In an embodiment, the hot gas may move to the metal foam layer 132 through the gap in the first insulating layer 131. The gas may move through the pores of the metal foam layer 132 into the interior of the metal foam layers 132 or into the second insulating layer 133. In this case, heat of the gas may be dispersed within the metal foam layer 132. In another embodiment, the hot gas may not be moved to the metal foam layer 132 by the first insulating layer 131, and heat of the gas may be transferred to the metal foam layers 132 through the first insulating layers 131. In this case, the gas inside the metal foam layer 132 moves through the pores and heat can be dispersed.

The above description of the present disclosure is for illustrative purposes only, and a person skilled in the art to which the present disclosure pertains will understand that the present disclosure may be easily modified into other specific forms without changing the technical idea or essential features of the present disclosure.

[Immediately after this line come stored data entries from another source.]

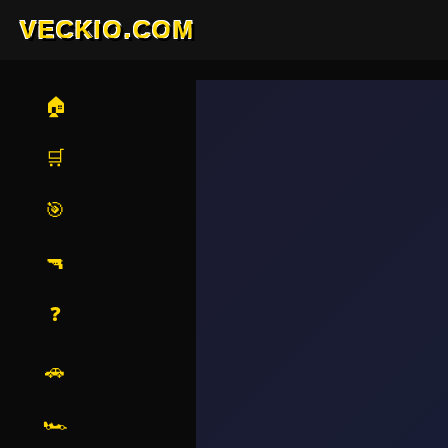
VECKIO.COM
🏠
🛒
🎯
🔫
❓
🚗
🏎️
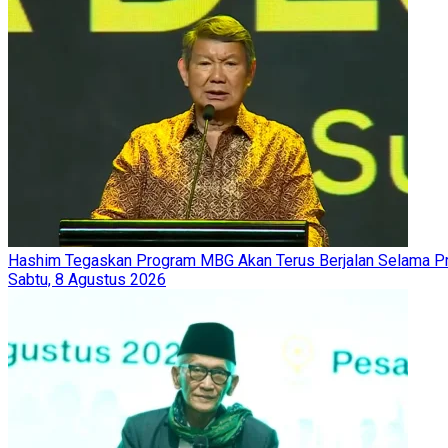
Hashim Tegaskan Program MBG Akan Terus Berjalan Selama 
Sabtu, 8 Agustus 2026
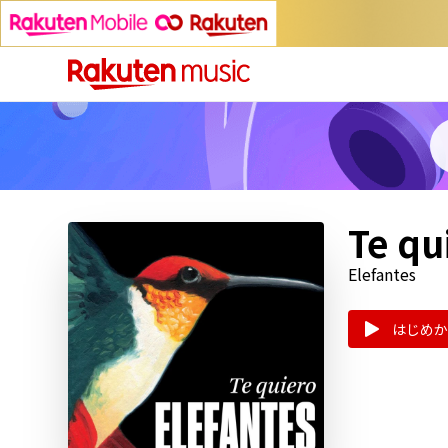
Te qu
Elefantes
はじめか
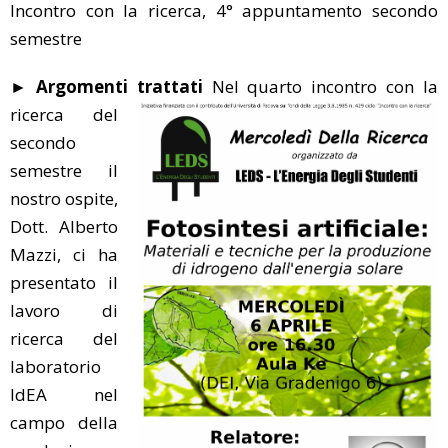
Incontro con la ricerca, 4° appuntamento secondo
semestre
► Argomenti trattati
Nel quarto incontro con la
ricerca del
secondo
semestre il
nostro ospite,
Dott. Alberto
Mazzi, ci ha
presentato il
lavoro di
ricerca del
laboratorio
IdEA nel
campo della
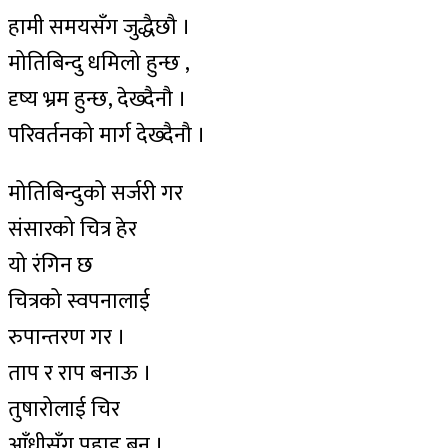
हामी समयसँग जुद्धैछौ ।
मोतिबिन्दु धमिलो हुन्छ ,
दृष्य भ्रम हुन्छ, देख्दैनौ ।
परिवर्तनको मार्ग देख्दैनौ ।
मोतिबिन्दुको सर्जरी गर
संसारको चित्र हेर
यो रंगिन छ
चित्रको स्वपनालाई
रुपान्तरण गर ।
ताप र राप बनाऊ ।
तुषारोलाई चिर
आँधीसँग पहाड बन ।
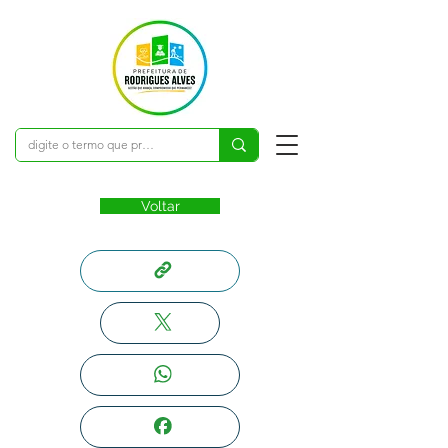
Voltar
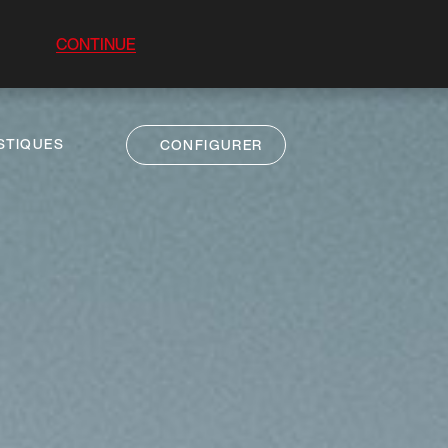
CONTINUE
STIQUES
CONFIGURER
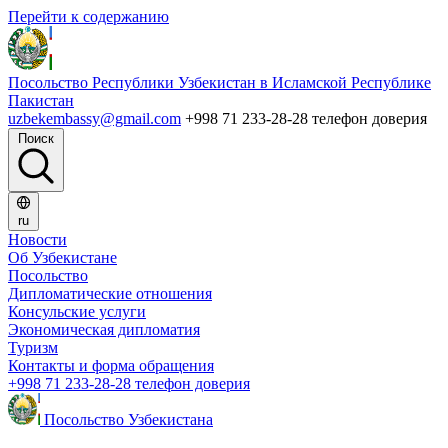
Перейти к содержанию
Посольство Республики Узбекистан в Исламской Республике
Пакистан
uzbekembassy@gmail.com
+998 71 233-28-28 телефон доверия
Поиск
ru
Новости
Об Узбекистане
Посольство
Дипломатические отношения
Консульские услуги
Экономическая дипломатия
Туризм
Контакты и форма обращения
+998 71 233-28-28 телефон доверия
Посольство Узбекистана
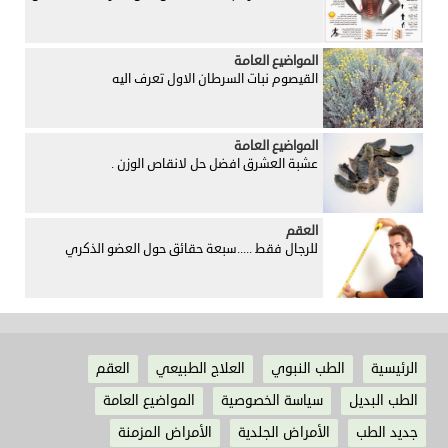
المواضيع العامة
القيصوم نبات السرطان الاول تعرف اليه
المواضيع العامة
عشبة العشرق افضل حل لانقاص الوزن .
العقم
للرجال فقط .....سبعة حقائق حول العضو الذكري
الرئيسية
الطب النبوي
العلاج الطبيعي
العقم
الطب البديل
سياسة الخصوصية
المواضيع العامة
جديد الطب
الأمراض الجلدية
الأمراض المزمنة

Therefore, it should be understood that the embodiments described above are exemplary in all respects and not limiting. For example, each component described as a single entity may be implemented in a distributed manner, and likewise, components described as distributed may be implemented in a combined manner.

The scope of the present disclosure is indicated by the appended claims rather than the detailed description above, and all changes or modifications derived from the meaning and scope of the claims and their equivalent concepts should be construed as being included in the scope of the present disclosure.